The door opened to a push.

Inside the building three of the same dimly glowing red disks, spaced along a low ceiling, showed him a narrow aisle with stall doors opening off it. The animal reek, the faint shuffling sounds of movement, and the sounds of breathing and munching told Sandy he was not alone in the building.

Even in the gloom, Sandy recognized what sort of living things he was sharing the building with. The huge, patient eyes, the nubby little horns, the slow perpetual motion of the jaws—he had seen them in the old films often enough. They were cows.

One major worry went away. Cows, he was sure, did not eat human beings.

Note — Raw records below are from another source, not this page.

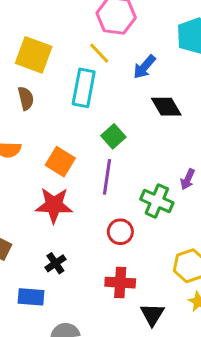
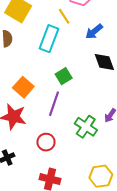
red circle: (120, 232) -> (46, 142), moved

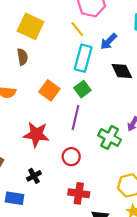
cyan rectangle: (49, 39) -> (83, 58), moved
orange square: (23, 87) -> (49, 90), moved

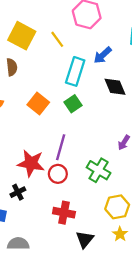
yellow line: (77, 29) -> (57, 39), moved
purple line: (76, 117) -> (61, 147), moved
red star: (36, 134) -> (31, 163), moved
green cross: (110, 137) -> (99, 170), moved

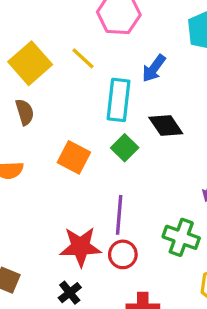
yellow square: (22, 36) -> (30, 63), turned 32
black diamond: (115, 87) -> (166, 126), moved

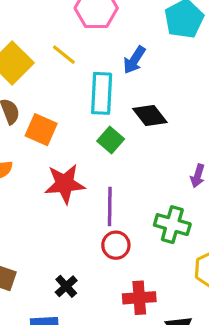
orange square: (74, 157) -> (41, 130), moved
red star: (80, 247) -> (65, 184), moved

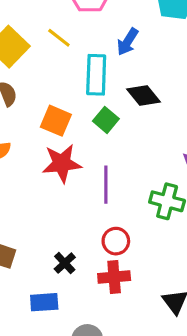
orange square: (41, 130) -> (56, 121), moved
red circle: (116, 245) -> (116, 241), moved
red cross: (139, 298) -> (114, 277), moved

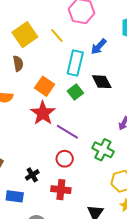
red star: (62, 163) -> (43, 113), turned 30
purple line: (106, 185) -> (67, 132), turned -70
red circle: (116, 241) -> (65, 159), moved

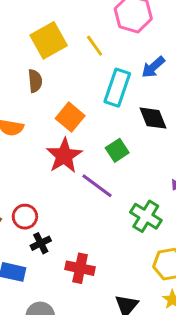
green square: (75, 92) -> (117, 150), moved
red circle: (65, 159) -> (25, 217), moved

Soaked and exhausted, Sandy pulled off the parka and mukluks. The presence of a building implied the presence of human beings not far away. What he should do, he knew, was find them, make contact, and get on with his mission.

Sandy didn’t do that. Weariness got in the way. He let himself sink into a stack of some sort of dried vegetation. He thought he should at least stay awake so that he could greet whoever “owned” these cows when he came by . . . but as he was thinking, exhaustion won out, and he was asleep.